- Native name: Олександр Олексійович Яковенко
- Born: Oleksandr Oleksiyovych Yakovenko June 29, 1968 (age 57) Volnovakha, Ukrainian SSR, USSR
- Allegiance: Ukraine
- Branch: Ukrainian Ground Forces
- Conflicts: Russo-Ukrainian War War in Donbas; Russian invasion of Ukraine; ;
- Awards: Hero of Ukraine

= Oleksandr Yakovenko (lieutenant colonel) =

Ukrainian military officer

Oleksandr Yakovenko (Олександр Олексійович Яковенко; born 29 June 1968, Volnovakha, Donetsk Oblast, Ukraine) is a lieutenant colonel of the Armed Forces of Ukraine, participant in the Russo-Ukrainian war. He is a Hero of Ukraine with the award of the Order of the Golden Star.

== Biography ==
As of 2018, he was the commander of the 24th separate assault battalion "Aidar".

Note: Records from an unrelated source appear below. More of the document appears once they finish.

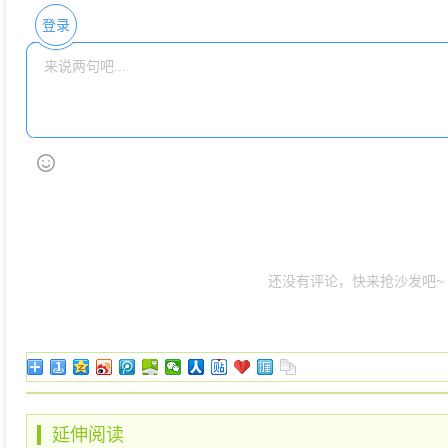
登录
还没有评论，快来抢沙发吧~
延伸阅读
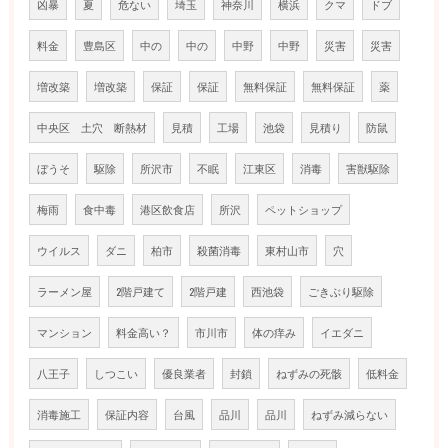
凶暴
夏
危ない
埼玉
神奈川
横浜
クマ
ドブ
料金
豊島区
中の
中の
中野
中野
災害
災害
増改築
増改築
保証
保証
無料保証
無料保証
薬
中央区 土穴 断熱材
見積
工場
池袋
見積り
防鼠
ぼうそ
駆除
所沢市
不眠
江東区
消毒
害獣駆除
梅雨
食中毒
港区飲食店
所沢
ペットショップ
ウイルス
ダニ
柏市
殺菌消毒
東村山市
穴
ラーメン屋
2階戸建て
2階戸建
西池袋
ごきぶり駆除
マンション
料金高い？
市川市
体の痒み
イエダニ
八王子
しつこい
優良業者
封鎖
ねずみの死骸
低料金
消毒施工
保証内容
台風
品川
品川
ねずみ減らない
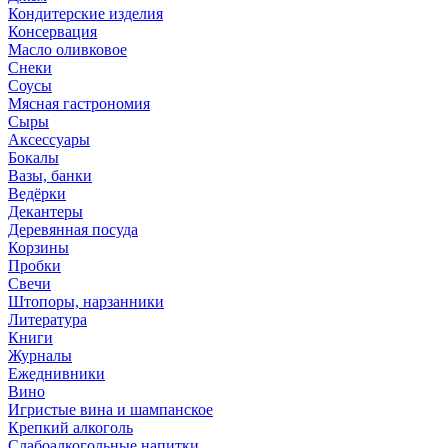
Кондитерские изделия
Консервация
Масло оливковое
Снеки
Соусы
Мясная гастрономия
Сыры
Аксессуары
Бокалы
Вазы, банки
Ведёрки
Декантеры
Деревянная посуда
Корзины
Пробки
Свечи
Штопоры, нарзанники
Литература
Книги
Журналы
Ежеднивники
Вино
Игристые вина и шампанское
Крепкий алкоголь
Слабоалкогольные напитки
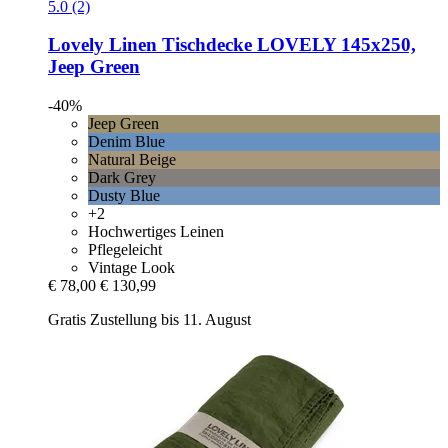
5.0 (2)
Lovely Linen
Tischdecke LOVELY 145x250,
Jeep Green
-40%
Jeep Green
Denim Blue
Natural Beige
Dark Grey
Dusty Blue
+2
Hochwertiges Leinen
Pflegeleicht
Vintage Look
€ 78,00
€ 130,99
Gratis Zustellung bis 11. August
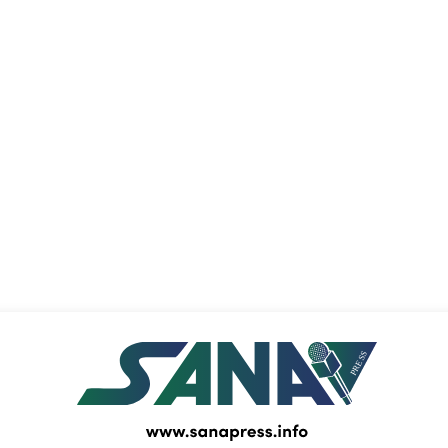
PRESS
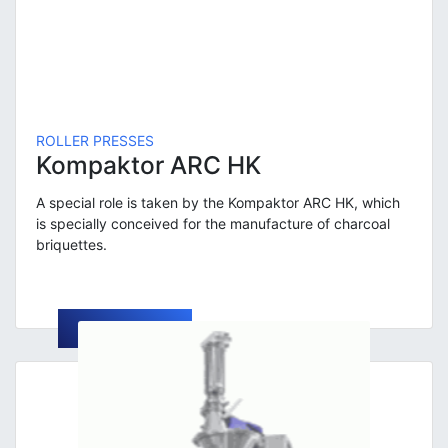
ROLLER PRESSES
Kompaktor ARC HK
A special role is taken by the Kompaktor ARC HK, which
is specially conceived for the manufacture of charcoal
briquettes.
LEARN MORE →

In 2023, he was appointed commander of the 5th Separate Assault Brigade.

== Awards ==
- the title of Hero of Ukraine with the award of the Order of the Golden Star (2022) — for personal courage and heroism shown in the defense of the state sovereignty and territorial integrity of Ukraine, loyalty to the military oath.
- Order of Bohdan Khmelnytsky 3d class (March 8, 2022) — for personal courage and selfless actions in the defense of state sovereignty and territorial integrity of Ukraine, loyalty to the military oath.